### Problem description
Where the records below show a line containing "cancellation without notice.", start copying; end with the line containing "account details for", and copy it too.

#### Records shown ####

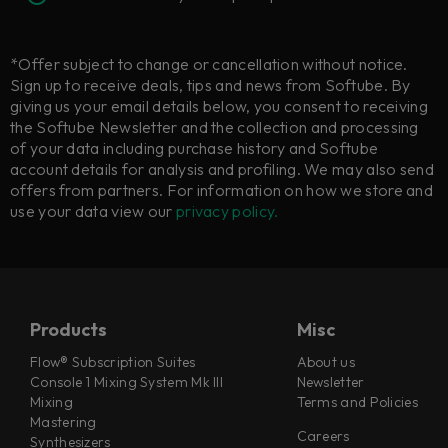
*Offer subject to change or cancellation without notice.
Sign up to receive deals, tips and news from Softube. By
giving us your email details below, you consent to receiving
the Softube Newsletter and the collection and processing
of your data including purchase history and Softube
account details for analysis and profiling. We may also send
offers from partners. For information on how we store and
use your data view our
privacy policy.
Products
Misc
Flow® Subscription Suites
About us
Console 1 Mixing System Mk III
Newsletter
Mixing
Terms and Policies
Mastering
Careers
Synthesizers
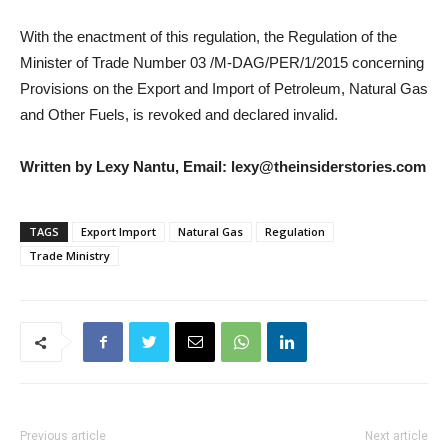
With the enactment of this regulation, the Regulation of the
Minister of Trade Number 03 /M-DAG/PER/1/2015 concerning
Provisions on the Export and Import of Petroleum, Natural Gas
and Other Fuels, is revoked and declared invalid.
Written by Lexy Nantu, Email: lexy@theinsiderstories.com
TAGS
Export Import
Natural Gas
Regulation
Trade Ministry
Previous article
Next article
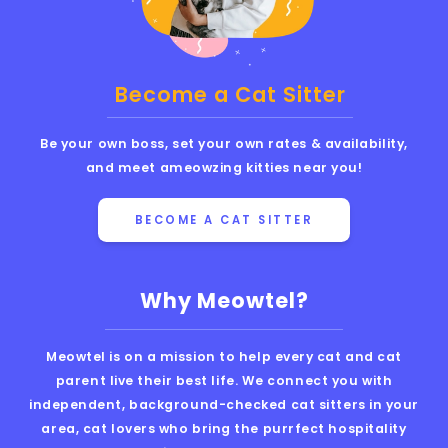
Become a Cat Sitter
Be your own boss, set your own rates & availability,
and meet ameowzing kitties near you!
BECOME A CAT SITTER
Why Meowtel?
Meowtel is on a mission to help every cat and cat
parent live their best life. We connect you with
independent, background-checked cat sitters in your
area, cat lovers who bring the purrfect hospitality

####
#### Records shown ####

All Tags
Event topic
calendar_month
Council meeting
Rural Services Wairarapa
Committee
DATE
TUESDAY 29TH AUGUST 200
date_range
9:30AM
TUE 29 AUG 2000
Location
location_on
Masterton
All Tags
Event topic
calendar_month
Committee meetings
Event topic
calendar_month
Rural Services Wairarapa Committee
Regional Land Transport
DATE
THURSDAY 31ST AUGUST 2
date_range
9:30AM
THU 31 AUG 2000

####

### Exercise result
*Offer subject to change or cancellation without notice.
Sign up to receive deals, tips and news from Softube. By
giving us your email details below, you consent to receiving
the Softube Newsletter and the collection and processing
of your data including purchase history and Softube
account details for analysis and profiling. We may also send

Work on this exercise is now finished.